Jumping into C# 6

2 minute read

I watched a few videos on Pluralsight, I found Exporing C# 6 with Jon Skeet a very good way to get an insights into the new features. On top of that Play by Play: C# Q&A with Scott Allen and Jon Skeet was very good to provide some more complex examples.

Taking a leap

I decided to try using it on the project I’m working on to see what the experience was like. Because I wanted to use it in production too I installed .net 4.6.1 on the server, it needed a reboot but luckily I managed to fit that in with other updates I needed to do.

I later found out you probably don’t need to get the latest version.

Top Features

It would be pretty easy to pick string interpolation as my favourite when you can do

$"{name} was born on {dob:dd mmm yyyy}"

instead of

String.Format("{0} was born on {1:dd mmm yyyy}", name, dob)

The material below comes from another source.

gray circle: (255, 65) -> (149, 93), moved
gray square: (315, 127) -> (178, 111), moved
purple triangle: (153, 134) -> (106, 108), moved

but I don’t think that’s it.

I’m really liking using static so I can remove a lot of cruft which are essentially references to the same static class over and over. You can use it with library class like System.Math, your own static classes and even Enums.

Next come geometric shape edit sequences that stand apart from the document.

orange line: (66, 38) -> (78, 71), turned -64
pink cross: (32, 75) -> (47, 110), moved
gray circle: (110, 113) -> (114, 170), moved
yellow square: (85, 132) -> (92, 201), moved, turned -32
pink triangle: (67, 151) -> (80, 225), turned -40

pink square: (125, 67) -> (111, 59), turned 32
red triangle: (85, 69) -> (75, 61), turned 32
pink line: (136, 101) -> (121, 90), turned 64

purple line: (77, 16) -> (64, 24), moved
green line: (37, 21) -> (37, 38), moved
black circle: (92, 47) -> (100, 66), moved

String interpolation reminds me a lot of the new features in JavaScript ES6 but following on from that is expression body members. It’s a rubbish name and I don’t fully understand what it means expect it means that this

public decimal MoneyEarned { get { return MonthlyWage * 12 - Tax; } }


public decimal MoneyEarned => MonthlyWage * 12 - Tax;

While not on the same scale as string interpolation (although I have found situations where I am combining both) it certain makes it a lot simpler to understand.

The final one is nameof, I didn’t fully understand this at first and managed to bodge a bit refactoring while trying to use it but it will essentially get rid of strings which refer to field name or variable names.

I’m using it when I need to get a property name which maps to stored procedure parameter for example instead of

p.AddParameter("@Name", person.Name)

I can get rid of the string and do

p.AddParameter(@"@{nameof(Name)}", person.Name)

It’s a pretty verbose example but what this mean is it I refactor the Name property then I don’t have to update the variable, in the first one my renaming of Name would not rename the variable (in some case this might be fine).

Go for it..

It was really easy to get started with C# 6 and use it in production, if you’re able to then just start using it. You might find Dustin Campbell’s C# Essentials extension useful as it will highlight some changes to use the new syntax in Visual Studio. It can also help you do the refactorings with a few clicks.

I’m sure there will be more to share but after looking into it for a few days those are the immediate highlights.